Por qué las redes sociales pueden amplificar contenidos más extremos

Los algoritmos de redes sociales suelen estar diseñados para mantener la atención del usuario.

Para lograrlo, priorizan publicaciones que generan comentarios, reacciones, debate o confrontación.

Ese funcionamiento puede favorecer contenidos más provocadores, no necesariamente los más precisos o equilibrados.

En temas políticos, esto puede ampliar la visibilidad de mensajes conservadores, progresistas o extremos, según la plataforma, el país, el tipo de usuario y el momento político.

La diferencia con los chatbots es que una red social amplifica contenido publicado por millones de usuarios, mientras que un chatbot produce una respuesta directa a partir de una pregunta.

Qué riesgos implica el sesgo en inteligencia artificial

El sesgo en sistemas de inteligencia artificial puede tener efectos relevantes cuando los usuarios los usan como fuente de consulta.

Entre los riesgos principales están:

  • Presentar una postura como si fuera la única válida.
  • Omitir argumentos relevantes de una parte del debate.
  • Responder con exceso de cautela ante temas delicados.
  • Reproducir prejuicios presentes en los datos de entrenamiento.
  • Dar apariencia de neutralidad a una respuesta que no lo es.

El problema aumenta cuando los usuarios no verifican la información con fuentes adicionales o cuando usan chatbots para formarse una opinión sobre temas políticos, médicos, jurídicos o electorales.

Cómo debe leer el usuario una respuesta generada por IA

Los estudios no sugieren dejar de usar herramientas de inteligencia artificial, sino entender sus límites.

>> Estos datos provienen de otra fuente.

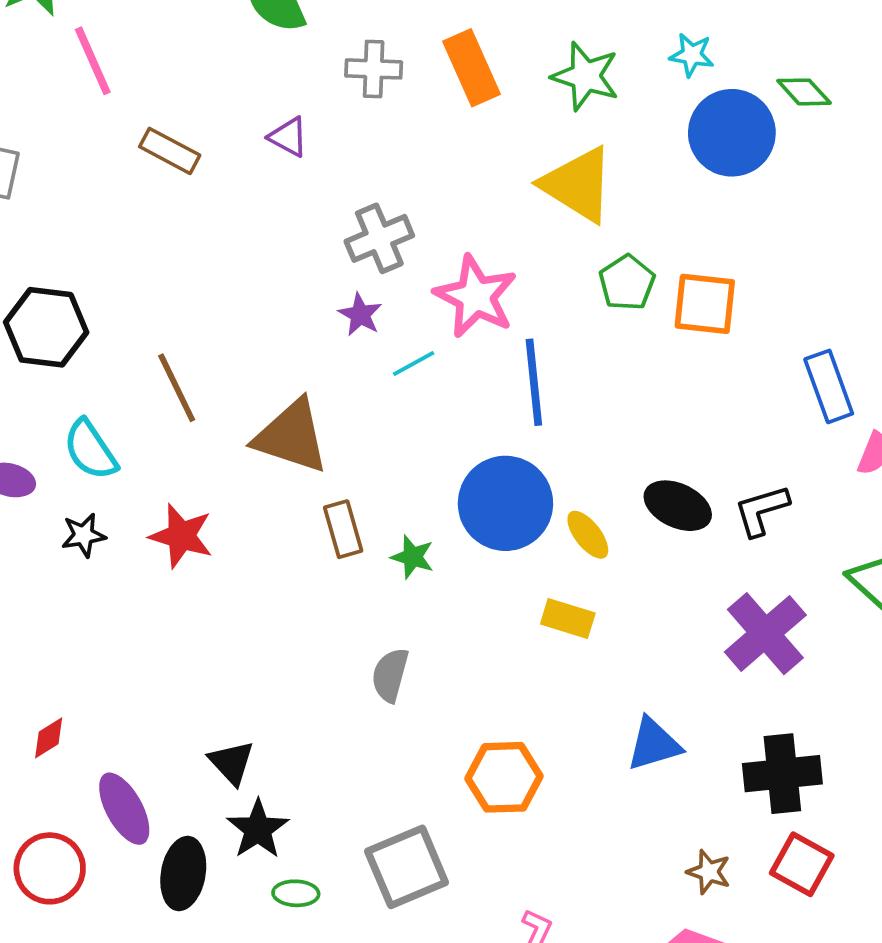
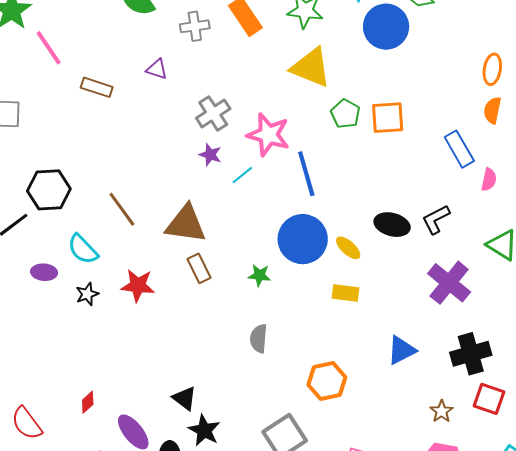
brown rectangle: (343, 529) -> (199, 268), moved
brown star: (709, 872) -> (442, 411), turned 30

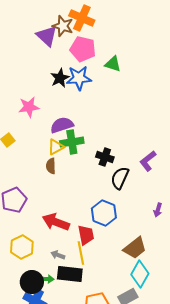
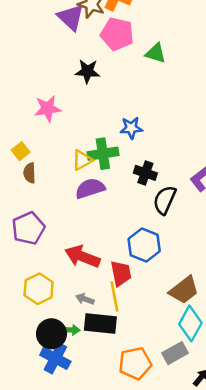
black star: (60, 78) -> (87, 71), turned 30
blue star: (79, 78) -> (131, 128), moved, size x0.7
purple semicircle: (62, 125) -> (90, 188), moved
brown semicircle: (51, 166) -> (30, 173), moved

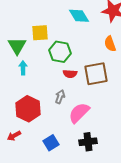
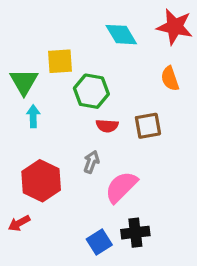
brown square: (96, 74) -> (148, 126), size x0.7
blue square: (51, 143) -> (99, 242), moved

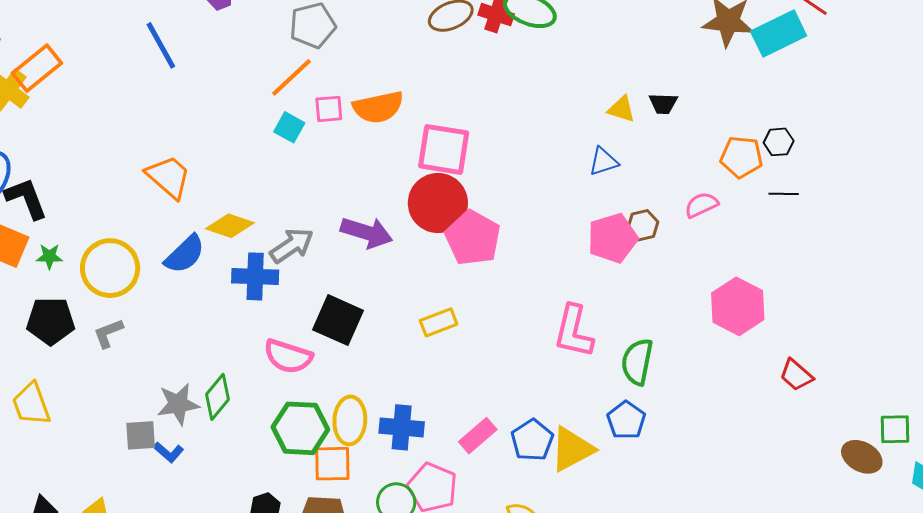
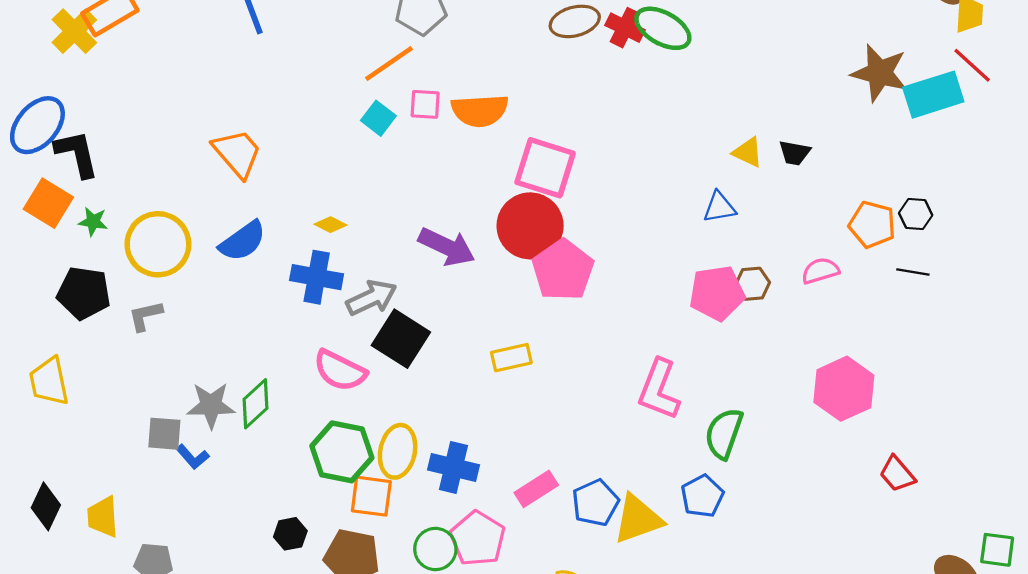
yellow diamond: (230, 226) -> (331, 225), moved, size x0.6
gray arrow: (292, 245) -> (371, 298), moved

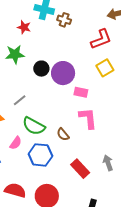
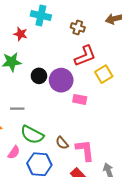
brown cross: (64, 20) -> (78, 27), moved
red L-shape: (101, 39) -> (85, 56), moved
gray line: (20, 100) -> (17, 109), turned 40
pink L-shape: (88, 118) -> (85, 150), moved

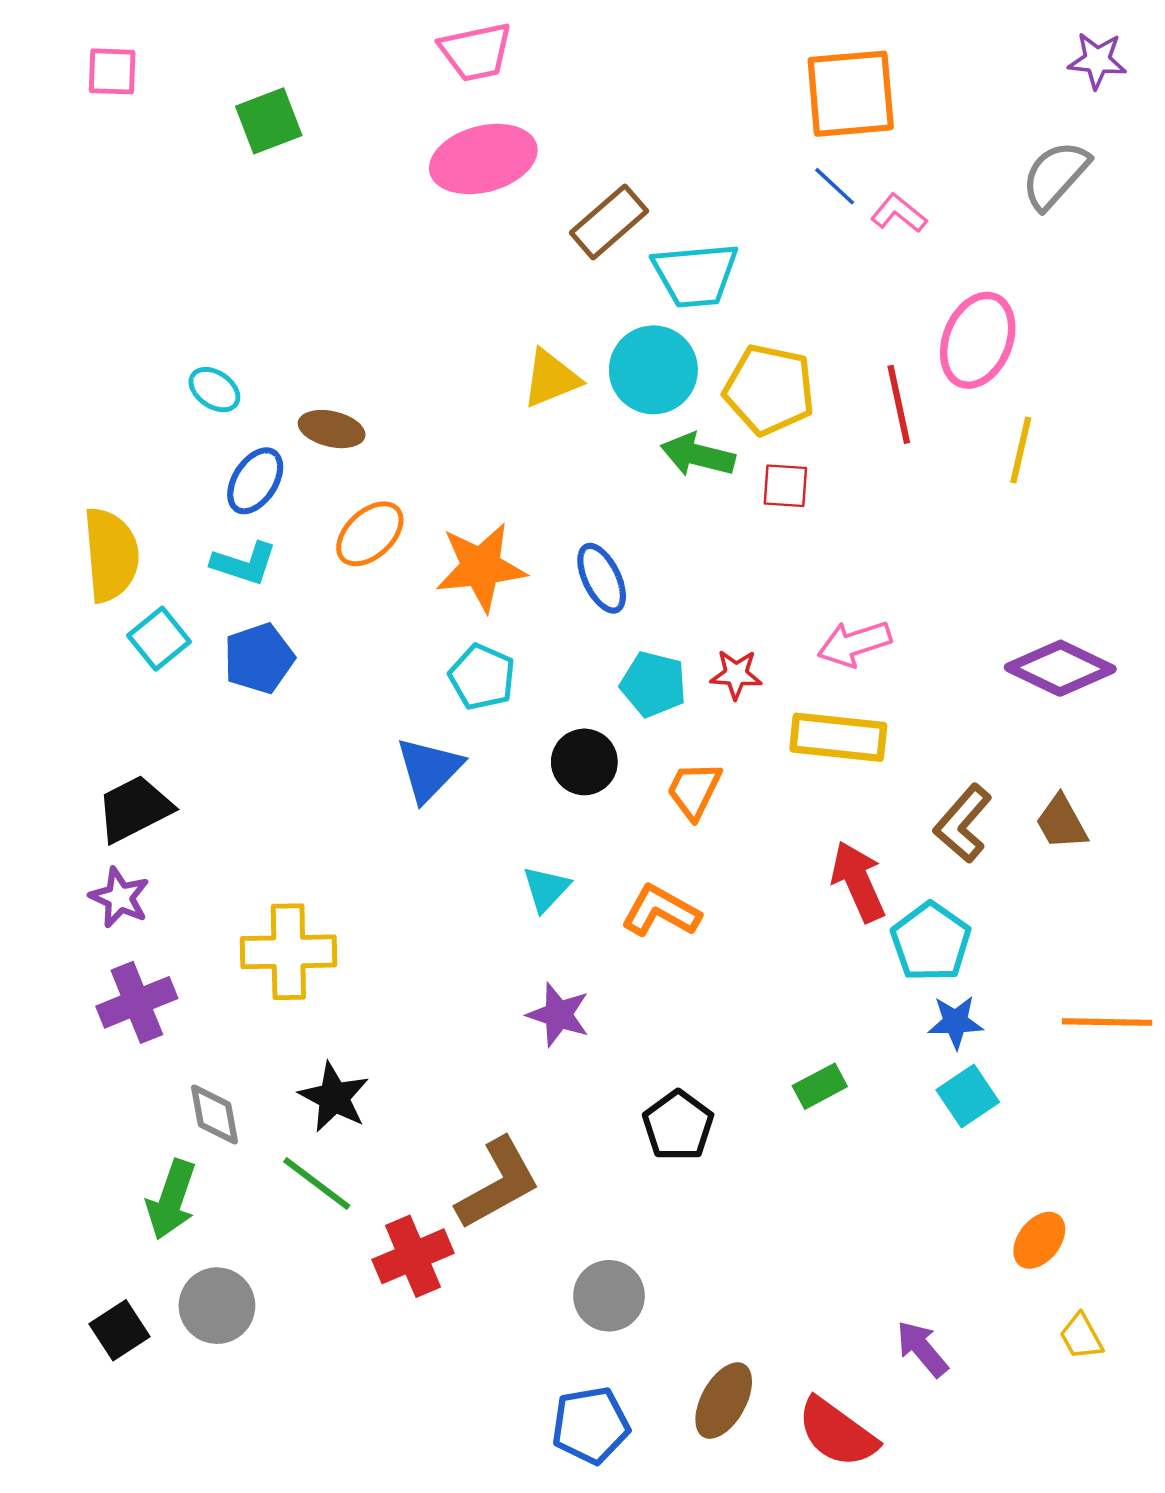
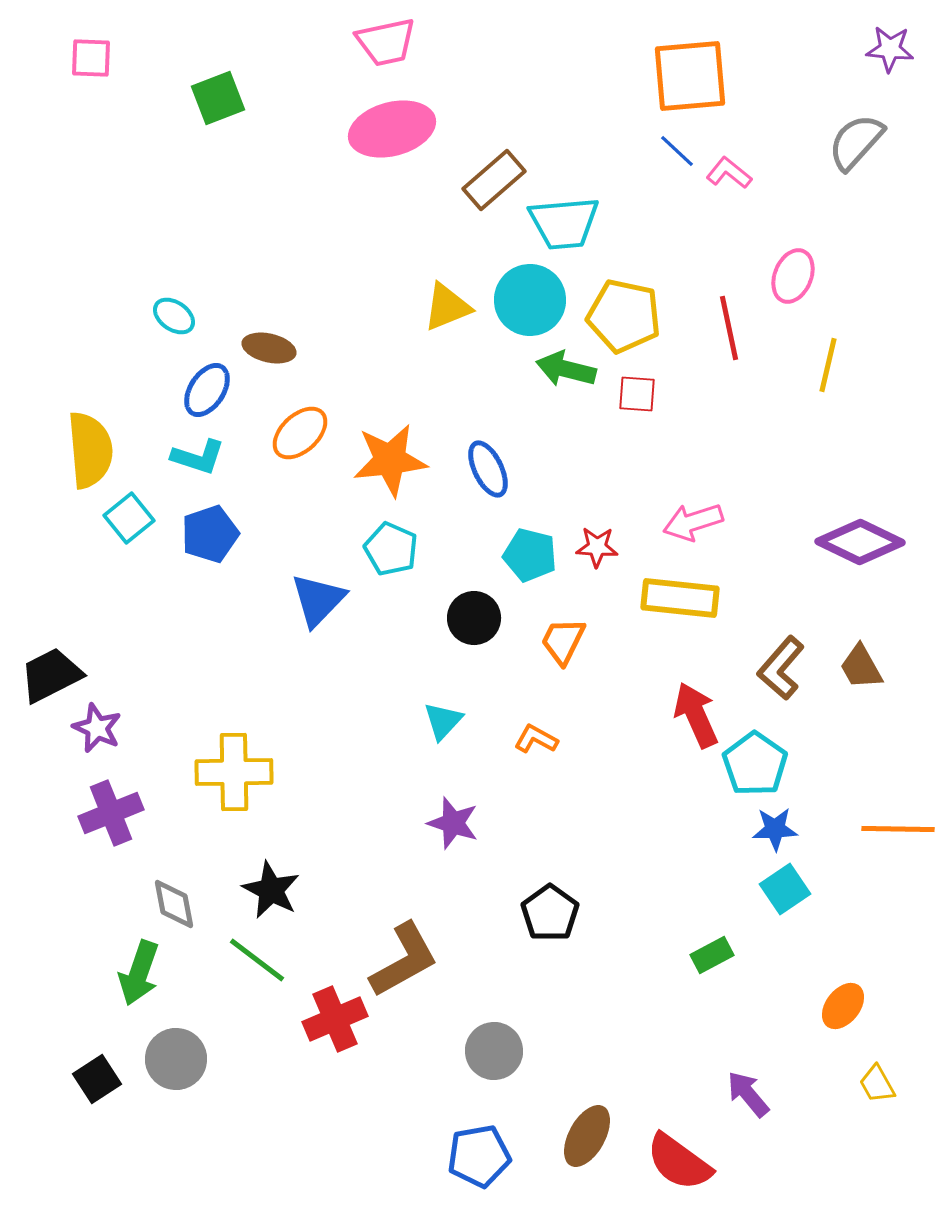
pink ellipse: (978, 340) -> (793, 276), size x0.7
blue triangle: (429, 769) -> (318, 600), moved
black trapezoid: (134, 809) -> (51, 675), moved
orange L-shape: (661, 911) -> (536, 739), size x0.7
green rectangle: (820, 1086) -> (712, 955), moved

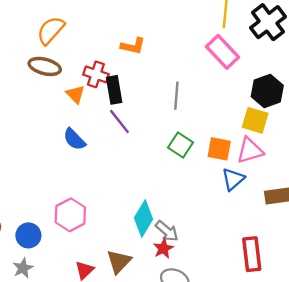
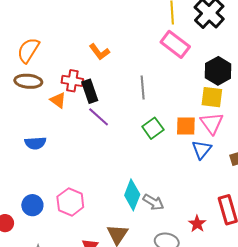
orange L-shape: (133, 46) -> (99, 52), turned 50
blue semicircle: (74, 139) -> (35, 143), moved, turned -40
green square: (181, 145) -> (153, 128), turned 30
pink triangle: (250, 151) -> (212, 123), turned -40
blue circle: (28, 235) -> (32, 205), moved
red star: (163, 248) -> (197, 224), moved

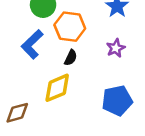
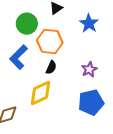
purple star: (116, 48) -> (89, 69), moved

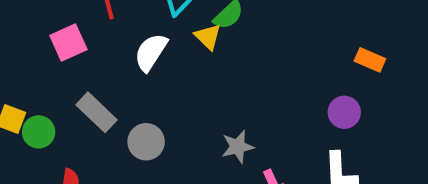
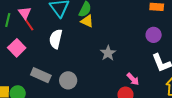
yellow triangle: (208, 37) -> (87, 21), moved
gray star: (238, 147) -> (108, 53), moved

Una respuesta generada por IA debe tomarse como punto de partida, no como conclusión definitiva.

Cuando se trate de temas políticos, legales, médicos o de alto impacto social, conviene comparar la respuesta con fuentes oficiales, investigaciones académicas, medios reconocidos y documentos primarios.

También es útil pedir al chatbot que presente argumentos de distintas posturas, que cite fuentes y que explique sus límites.

El usuario debe tener claro que la neutralidad completa es difícil de garantizar en sistemas entrenados con información humana.

Por qué el debate seguirá creciendo

La discusión sobre sesgo ideológico en ChatGPT, Gemini, Grok y otros modelos seguirá creciendo conforme estas herramientas se integren a buscadores, teléfonos, navegadores, plataformas educativas y medios digitales.

La pregunta ya no es solo si un chatbot responde bien.

Ahora también importa saber qué postura privilegia, qué información omite, cómo modera temas sensibles y qué tan transparente es la empresa que lo desarrolla.

En paralelo, las redes sociales seguirán bajo revisión por la forma en que sus algoritmos amplifican contenidos políticos y afectan la conversación pública.

Las investigaciones citadas muestran que la inteligencia artificial no opera en un vacío neutral.

Los chatbots pueden mostrar tendencias distintas al responder sobre temas políticos y sociales, mientras que las redes sociales pueden amplificar ciertos contenidos por su capacidad de generar interacción.

Para los usuarios, el reto es usar estas herramientas con criterio, revisar fuentes y entender que detrás de cada respuesta automatizada existen datos, reglas y decisiones humanas que también pueden influir en el resultado.